I want to use filebeat to send Oracle alert logs to Elasticsearch. So far I've managed to get the data in (using some multiline magic). Ideally I want to use a pipeline on the ES side to extract the date, errors (ORA-), keywords etc. from the message and have them as separate fields in the indexes. I vaguely remember seeing something similar demonstrated at Elastic{ON} London, wish I'd been paying more attention!

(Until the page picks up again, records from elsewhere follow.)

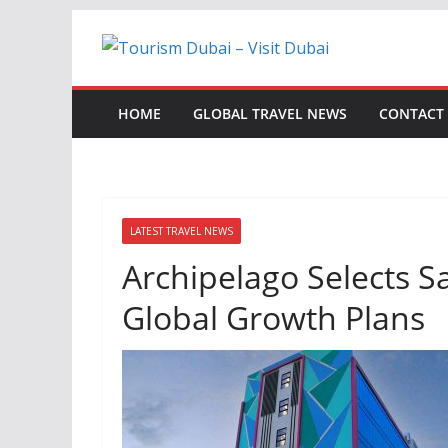
Skip
to
content
HOME
GLOBAL TRAVEL NEWS
CONTACT
LATEST TRAVEL NEWS
Archipelago Selects S
Global Growth Plans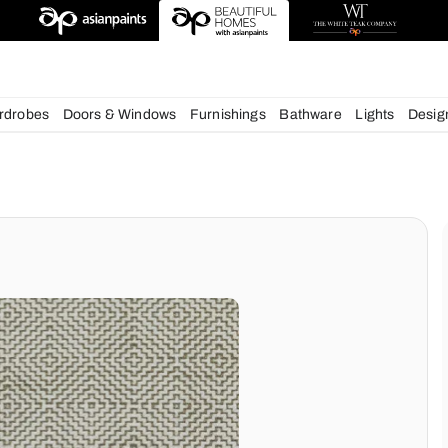
deas
chens
Wardrobes
Doors & Windows
Furnishings
Bath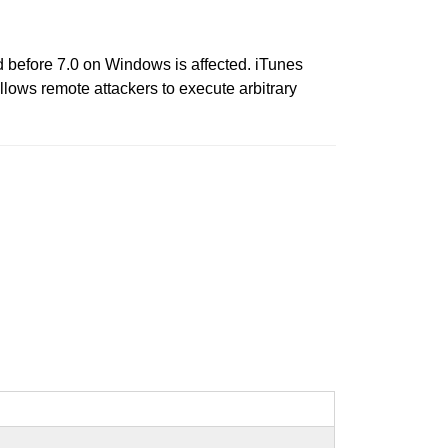
ud before 7.0 on Windows is affected. iTunes
llows remote attackers to execute arbitrary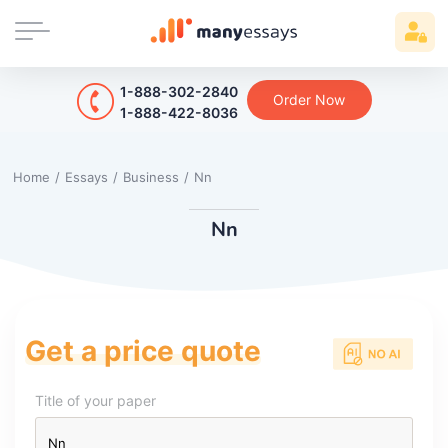
1-888-302-2840
Order Now
1-888-422-8036
Home
/
Essays
/
Business
/
Nn
Nn
Get a price quote
Title of your paper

If anyone knows if/how this can be done, I'd really appreciate some guidance.

Many thanks,
Dave

EDIT: OK, so I found some documentation: https://www.elastic.co/guide/en/elasticsearch/reference/master/grok-processor.html

So now I have this:

post _ingest/pipeline/_simulate
{
  "pipeline": {
  "description" : "grok test",
  "processors": [
    {
      "grok": {
        "field": "message",
        "patterns": ["%{DATESTAMP_OTHER:ora-date}"]
      }
    }
  ]
},
"docs":[
  {
    "_source": {
      "message": "Wed Aug 26 16:29:35 2015\nStarting background process CJQ0"
    }
  }
  ]
}

The issue I have is that the Oracle date doesn't appear to be in a standard setting, can I extract this using Grok?

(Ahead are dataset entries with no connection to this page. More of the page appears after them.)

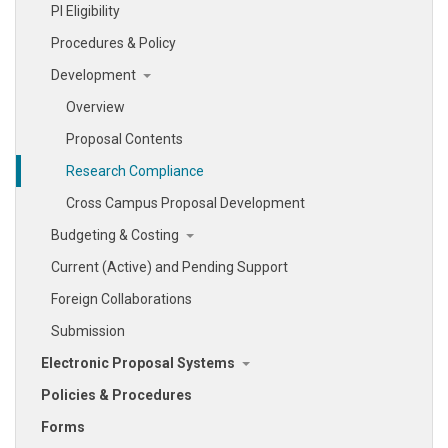
PI Eligibility
Procedures & Policy
Development
Overview
Proposal Contents
Research Compliance
Cross Campus Proposal Development
Budgeting & Costing
Current (Active) and Pending Support
Foreign Collaborations
Submission
Electronic Proposal Systems
Policies & Procedures
Forms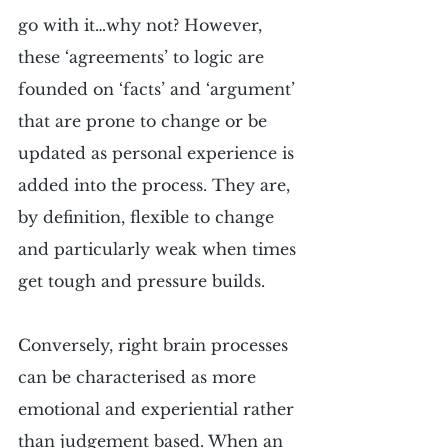
go with it…why not? However, 
these ‘agreements’ to logic are 
founded on ‘facts’ and ‘argument’ 
that are prone to change or be 
updated as personal experience is 
added into the process. They are, 
by definition, flexible to change 
and particularly weak when times 
get tough and pressure builds.
Conversely, right brain processes 
can be characterised as more 
emotional and experiential rather 
than judgement based. When an 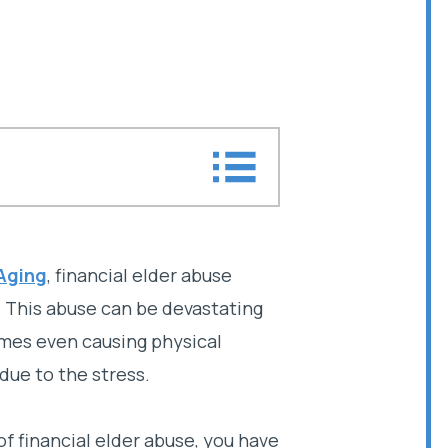
er abuse?
 Aging
, financial elder abuse
r. This abuse can be devastating
abuse lawyer today
mes even causing physical
 due to the stress.
of financial elder abuse, you have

The above gives me the following (presumable because the date is in the wrong format):

java.lang.IllegalArgumentException: java.lang.IllegalArgumentException: Provided Grok expressions do not match field value: [Wed Aug 26 16:29:35 2015\nStarting background process CJQ0


#2

Just in case anyone stumbles upon this, I've managed to extract the date successfully. I'm no regexpert (haha!), and I'm sure there's a more graceful way, but it is working:

post _ingest/pipeline/_simulate
{
  "pipeline": {
  "description" : "grok test",
  "processors": [
    {
      "grok": {
        "field": "message",
        "patterns": ["%{ORADATE:ora-date}"],
        "pattern_definitions": {
          "ORADATE" :
          "^[A-Z]{1}[a-z]{2} [A-Z]{1}[a-z]{2} [0-9]{2} [0-9]{2}:[0-9]{2}:[0-9]{2} [0-9]{4}"
          
        }
      }
    },
      {
      "date": {
        "field": "ora-date",
        "formats": [ "EEE MMM dd HH:mm:ss YYYY" ]
      }
    }
  ]
},
"docs":[
  {
    "_source": {
      "message": "Wed Aug 26 16:29:35 2015\nStarting background process CJQ0"
    }
  }
  ]
}

(ruflin) #3

@dwjvaughan Glad you found a solution and thanks for sharing it with the community.


(Steffen Siering) #4

Great you got this working.

ingest node grok ships some default grok patterns. see github. Not sure how you could re-use these patterns or enhance by installing your own ones.


(system) #5

This topic was automatically closed 28 days after the last reply. New replies are no longer allowed.